All Zara can do is wait and pray for a third country to grant her family asylum, which might take several more years. In the meantime, she spends all her time cooped up inside the small unit in eastern Bangkok with Emily, dreading a knock on the door from the authorities that could come any time.
“We can’t go outside. Sometimes we don’t even have food. My daughter wants to go and play outside, but it’s not possible,” she says while Emily occupies herself by playing with her toys by her side.
“I’ve trained my daughter what to do if the police come. We’ll need to draw the curtains, turn off the lights and stay deadly quiet. It’s very difficult for us right now, but she understands.”
Forced into marriage
Zara’s husband, Khalid, left Thailand a year ago after he managed to obtain a one-week business visa to Italy through some of his friends in a cricket team where he had been playing in Bangkok. An up-and-coming batsman, Khalid fled Lahore after he tried to rescue his sister who had been kidnapped and forced into marrying a scion of a powerful Muslim clan.
Fearing for his life, Khalid flew to Bangkok with Zara on a tourist visa six years ago. Their daughter was born in the Thai capital.
In January last year, Khalid decided to strike out on his own by traveling to Europe with the aim of resettling there. “The idea was that I would come to Europe alone, apply for refugee status and then bring my family here,” he says by phone.

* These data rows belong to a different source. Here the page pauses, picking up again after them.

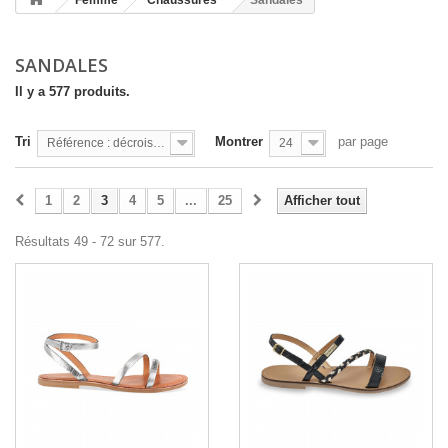
Femme
Chaussures
Sandales
SANDALES
Il y a 577 produits.
Tri
Montrer
par page
Référence : décroissante
24
1
2
3
4
5
...
25
Afficher tout
Résultats 49 - 72 sur 577.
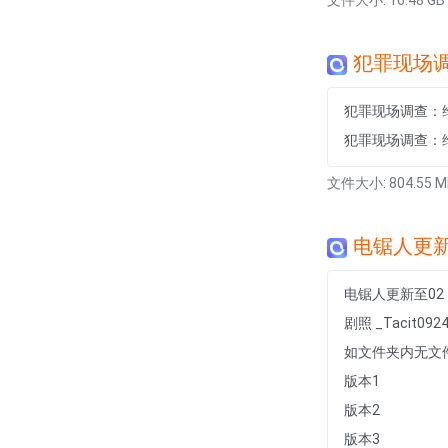
文件大小: 16.48 GB
犯罪现场调
犯罪现场调查：
犯罪现场调查：维加斯.
文件大小: 804.55 M
电锯人更新
电锯人更新至0
剧照 _Tacit0924
如文件夹内无文
版本1
版本2
版本3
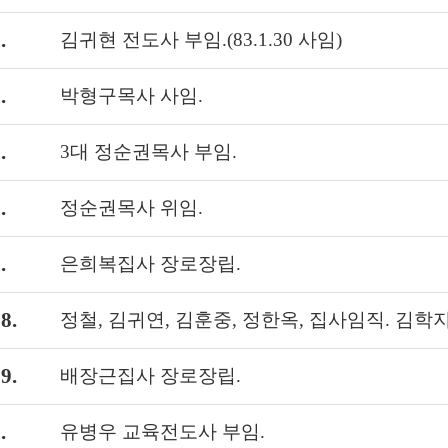
.
김귀현 전도사 부임.(83.1.30 사임)
.
박형구목사 사임.
.
3대 정순권목사 부임.
.
정순권목사 위임.
.
은희복집사 장로장립.
8.
정철, 김귀연, 김훈중, 정한옥, 집사임직. 김학
9.
배장근집사 장로장립.
.
유병우 교육전도사 부임.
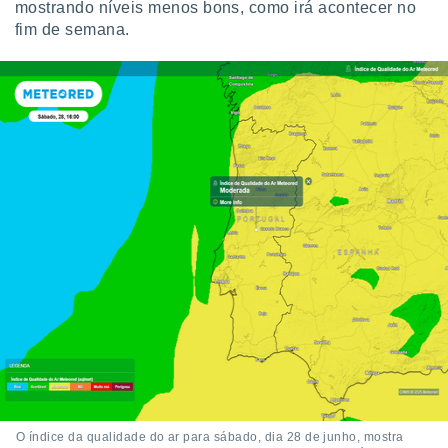
mostrando níveis menos bons, como irá acontecer no
fim de semana.
O índice da qualidade do ar para sábado, dia 28 de junho, mostra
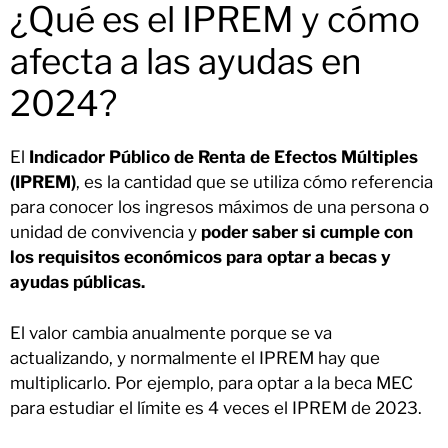
¿Qué es el IPREM y cómo
afecta a las ayudas en
2024?
El
Indicador Público de Renta de Efectos Múltiples
(IPREM)
, es la cantidad que se utiliza cómo referencia
para conocer los ingresos máximos de una persona o
unidad de convivencia y
poder saber si cumple con
los requisitos económicos para optar a becas y
ayudas públicas.
El valor cambia anualmente porque se va
actualizando, y normalmente el IPREM hay que
multiplicarlo. Por ejemplo, para optar a la beca MEC
para estudiar el límite es 4 veces el IPREM de 2023.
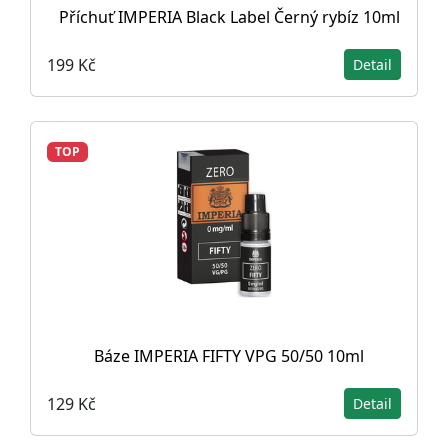
Příchuť IMPERIA Black Label Černý rybíz 10ml
199 Kč
Detail
TOP
Báze IMPERIA FIFTY VPG 50/50 10ml
129 Kč
Detail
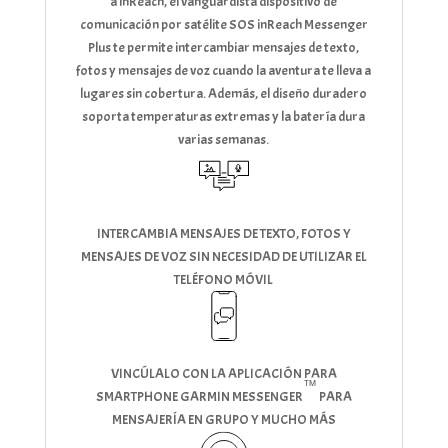
a inReach, el vanguardista dispositivo de
comunicación por satélite SOS inReach Messenger
Plus te permite intercambiar mensajes de texto,
fotos y mensajes de voz cuando la aventura te lleva a
lugares sin cobertura. Además, el diseño duradero
soporta temperaturas extremas y la batería dura
varias semanas.
INTERCAMBIA MENSAJES DE TEXTO, FOTOS Y
MENSAJES DE VOZ SIN NECESIDAD DE UTILIZAR EL
TELÉFONO MÓVIL
VINCÚLALO CON LA APLICACIÓN PARA
™
SMARTPHONE GARMIN MESSENGER
PARA
MENSAJERÍA EN GRUPO Y MUCHO MÁS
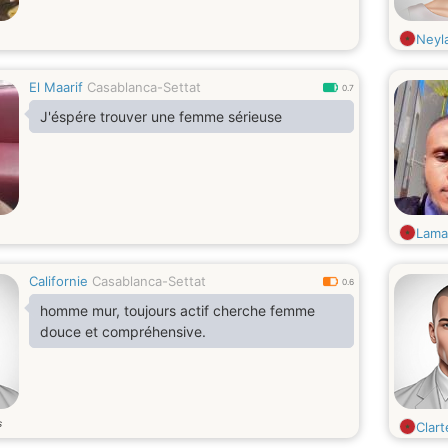
Neyl
El Maarif
Casablanca-Settat
0.7
J'éspére trouver une femme sérieuse
Lama
Californie
Casablanca-Settat
0.6
homme mur, toujours actif cherche femme
douce et compréhensive.
s
Clart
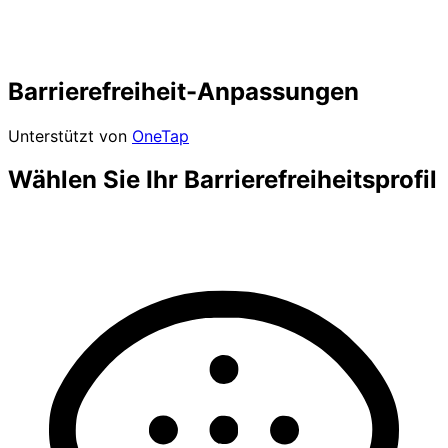
Barrierefreiheit-Anpassungen
Unterstützt von
OneTap
Wählen Sie Ihr Barrierefreiheitsprofil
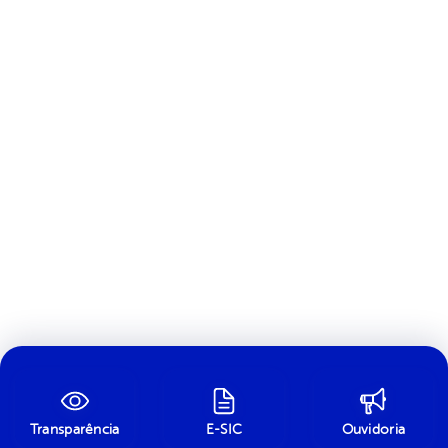
Transparência
E-SIC
Ouvidoria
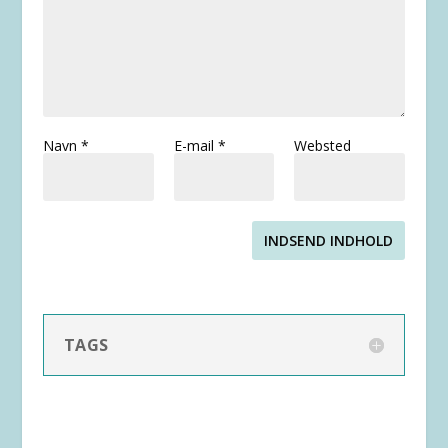
Navn
*
E-mail
*
Websted
INDSEND INDHOLD
TAGS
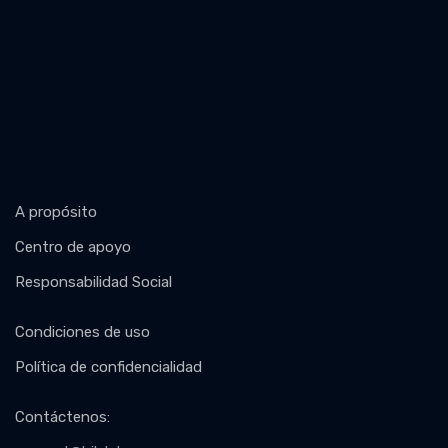
A propósito
Centro de apoyo
Responsabilidad Social
Condiciones de uso
Política de confidencialidad
Contáctenos
:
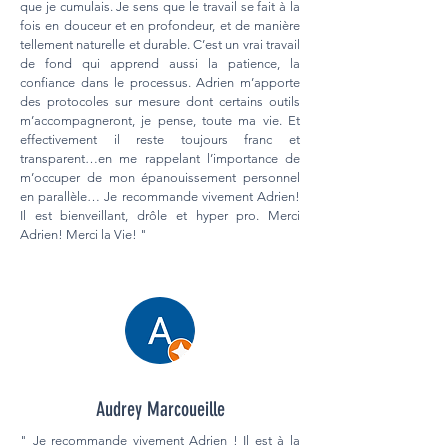
que je cumulais. Je sens que le travail se fait à la
fois en douceur et en profondeur, et de manière
tellement naturelle et durable. C’est un vrai travail
de fond qui apprend aussi la patience, la
confiance dans le processus. Adrien m’apporte
des protocoles sur mesure dont certains outils
m’accompagneront, je pense, toute ma vie. Et
effectivement il reste toujours franc et
transparent…en me rappelant l’importance de
m’occuper de mon épanouissement personnel
en parallèle… Je recommande vivement Adrien!
Il est bienveillant, drôle et hyper pro. Merci
Adrien! Merci la Vie! "
Audrey Marcoueille
" Je recommande vivement Adrien ! Il est à la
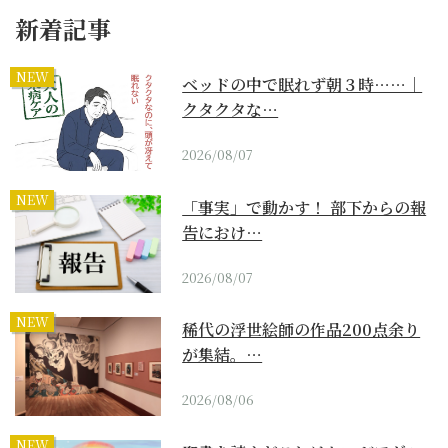
新着記事
NEW
ベッドの中で眠れず朝３時……｜
クタクタな…
2026/08/07
NEW
「事実」で動かす！ 部下からの報
告におけ…
2026/08/07
NEW
稀代の浮世絵師の作品200点余り
が集結。…
2026/08/06
NEW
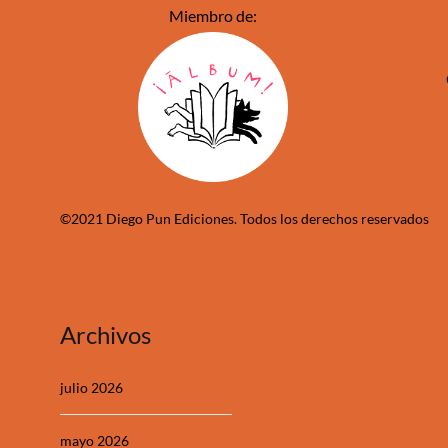
Miembro de:
©2021 Diego Pun Ediciones. Todos los derechos reservados
Archivos
julio 2026
mayo 2026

It hasn’t turned out that way. From Italy, the Christian asylum seeker made his way to the Netherlands in the hope that in the famously liberal European country he would be welcomed as a refugee.
However, because he had not followed the official procedure for refugee applications to the Netherlands, he has been turned down. He can reapply again later this year, Khalid says, but until then all he can do is wait.
After spending three months in a refugee camp, Khalid is now in hiding in the Netherlands the same way he was in hiding in Bangkok. He has been provided with a temporary home by a welcoming Christian family in the town of Nunspeet and is subsisting on food packages distributed by a local church to the needy.
“I am staying here illegally, so I can’t work,” Khalid says. “I am in a terrible situation. I can’t go back to Bangkok to see my family and I can’t go back to Pakistan because my life would be in danger there.”
The family’s separation has been taking its emotional toll. “It’s killing me,” Khalid says. “I worry about my wife and daughter all the time.”
The enforced separation has been equally hard on Zara and her daughter. “We’re feeling hopeless and I don’t know what to do,” the young woman says. “Our only hope is God.”